To achieve 3.75 µm x 3.75 µm pixels, you can buy a full frame camera with 61.44 megapixel resolution, or a crop sensor camera with 24 megapixel resolution. The latter is cheaper, and using the former with long telephoto reach means you just crop the final image, making most of the 61.44 million pixels unused.
But anyway, there is a limit to how small it makes sense to shrink the pixels.
Here is a picture of moon with 400mm focal length on full frame:
Here is a picture of moon with a small sensor camera, CoolPix P1000, that zooms up to 3000mm equivalent (source):
Which do you think is better?
The ability of the P1000 to zoom to 3000mm equivalent is created by making the sensor very small, thus making the pixels very small. Unfortunately, they made the pixels so small that the small pixel size is starting to reduce resolution due to effects such as diffraction.
So, my main point by comparing these moon shots is to demonstrate that even though smaller sensor can easier have longer telephoto reach, there's a limit to how small you should make the pixels.
They show values like 1,4 µm Pixel, or 1,55 Pixel.
All of these values are way too small. They are not optimized for image quality but rather optimized for low sensor production costs and small camera size.
Anything below 3 µm or so is lens limited in practice. For example, 24 megapixel full frame camera takes better pictures than 24 megapixel crop sensor camera, the reason being that the pixels on the full frame camera are larger and don't magnify lens limitations as much.
Pixel size is just the area of each pixel in the sensor. It has no direct relation to sensor size, but the more pixels you pack in a sensor size, the smaller they have to be to fit into the sensor.
In general terms there is a correlation between sensor size and some aspects of image quality like noise and dynamic range. There are exceptions, but in general the bigger the sensor (all other factors equal) the less noise the image has.
One very common misconception is that pixel size has direct effect on image noise. As Tony Nortrhup explains on this video https://www.youtube.com/watch?v=_KYvp8PrCFc&t=1s there is no correlation between pixel size and noise because if the sensor is of the same size, smaller pixels are compensated by a greater number of them.

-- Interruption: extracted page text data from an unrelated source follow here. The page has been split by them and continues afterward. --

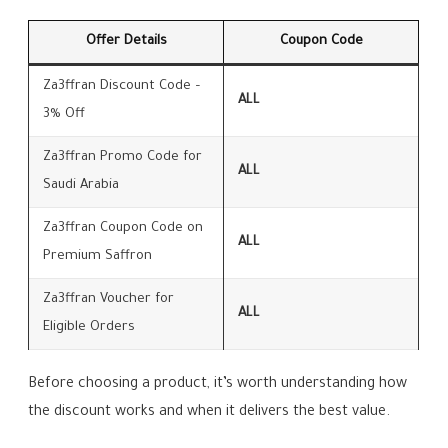
Offer Details
Coupon Code
Za3ffran Discount Code –
ALL
3% Off
Za3ffran Promo Code for
ALL
Saudi Arabia
Za3ffran Coupon Code on
ALL
Premium Saffron
Za3ffran Voucher for
ALL
Eligible Orders
Before choosing a product, it’s worth understanding how
the discount works and when it delivers the best value.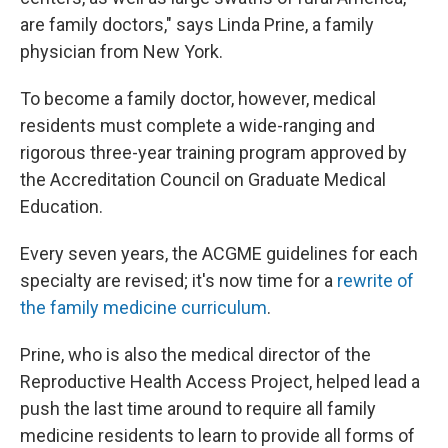
are family doctors," says Linda Prine, a family
physician from New York.
To become a family doctor, however, medical
residents must complete a wide-ranging and
rigorous three-year training program approved by
the Accreditation Council on Graduate Medical
Education.
Every seven years, the ACGME guidelines for each
specialty are revised; it's now time for a
rewrite of
the family medicine curriculum
.
Prine, who is also the medical director of the
Reproductive Health Access Project, helped lead a
push the last time around to require all family
medicine residents to learn to provide all forms of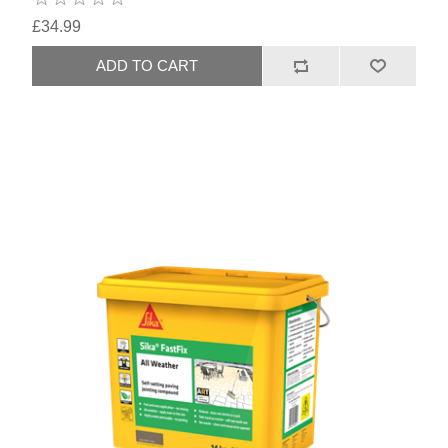
£34.99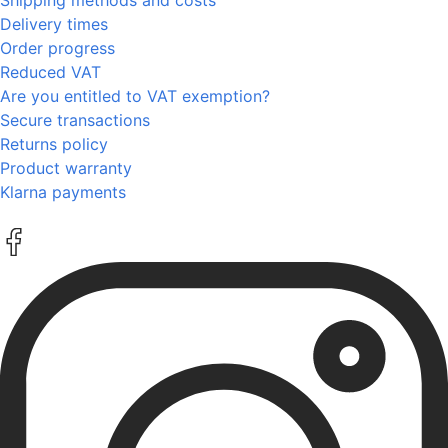
Delivery times
Order progress
Reduced VAT
Are you entitled to VAT exemption?
Secure transactions
Returns policy
Product warranty
Klarna payments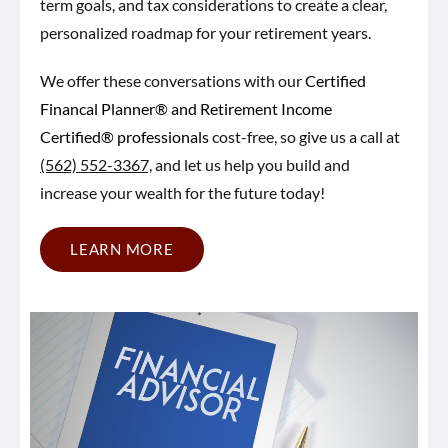
term goals, and tax considerations to create a clear,
personalized roadmap for your retirement years.
We offer these conversations with our
Certified
Financal Planner® and Retirement Income
Certified® professionals
cost-free, so give us a call at
(562) 552-3367,
and let us help you build and
increase your wealth for the future today!
LEARN MORE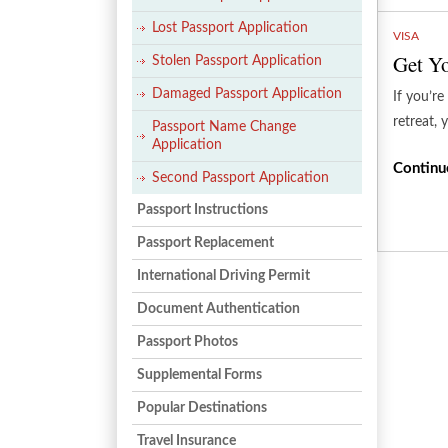
Lost Passport Application
VISA
Get Yo
Stolen Passport Application
Damaged Passport Application
If you’re
retreat, 
Passport Name Change
Application
Continu
Second Passport Application
Passport Instructions
Passport Replacement
International Driving Permit
Document Authentication
Passport Photos
Supplemental Forms
Popular Destinations
Travel Insurance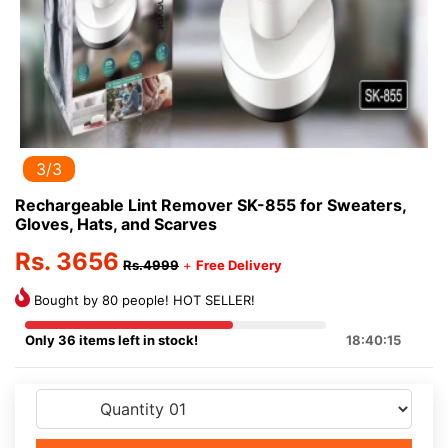
3/3
Rechargeable Lint Remover SK-855 for Sweaters,
Gloves, Hats, and Scarves
Rs. 3656
Rs.4999
+
Free Delivery
Bought by 80 people! HOT SELLER!
Only 36 items left in stock!
18:40:15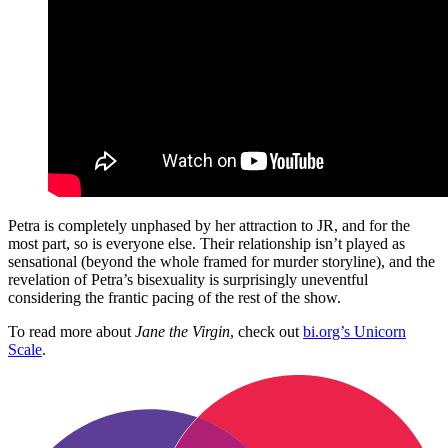
Petra is completely unphased by her attraction to JR, and for the
most part, so is everyone else. Their relationship isn’t played as
sensational (beyond the whole framed for murder storyline), and the
revelation of Petra’s bisexuality is surprisingly uneventful
considering the frantic pacing of the rest of the show.
To read more about
Jane the Virgin
, check out
bi.org’s Unicorn
Scale
.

I received a negative vote for this response but I don't know why. Is there anything wrong with it?– MarcosOct 30, 2017 at 3:52
to summarize . smaller the µm size in a large sensor produces more compressed pixels and as a result it produces sharp good quality images. Noise on the other hand is on the software processing side. A good image processing software results to a good image quality reducing the unwanted noise. Also We can determine a good sensor on its raw shot taken(raw shots will take up more file size than usual jpeg images.
This answer is not very clear, and seems to not separate concepts very well. Dec 15, 2019 at 12:05
There are physical limits to how small you can make the pixels.
If you end up with pixels smaller than the wavelength of the light you are using photographically ( 0.3-0.8um, so around 0.5um2 ), you will not gain useful resolution. Similar limits apply to optical microscopes. Also, added optical structures (color filters, microlenses) over the sensor will likely misbehave in unexpected ways.
Also, the absolute possible resolution of lenses is limited by diffraction, no matter how you scale their size down. An f/2 lens has is diffraction limit for green (relative short wavelength!) light stated at ca. 1000lp/mm, will never do more than 2000 pixels in a row per mm - less for red light. This would also limit the useful pixel smallness to around 0.5um2.
Also, since sensor pixels are in the end photon counters, the smaller you make them, the steeper the "steps" in the count become - in the most pathological case, in very low light, it is up to random chance whether two or one or zero photons will hit the pixel - which would practically turn the output into white noise. Increase the area, and things will average out much smoother.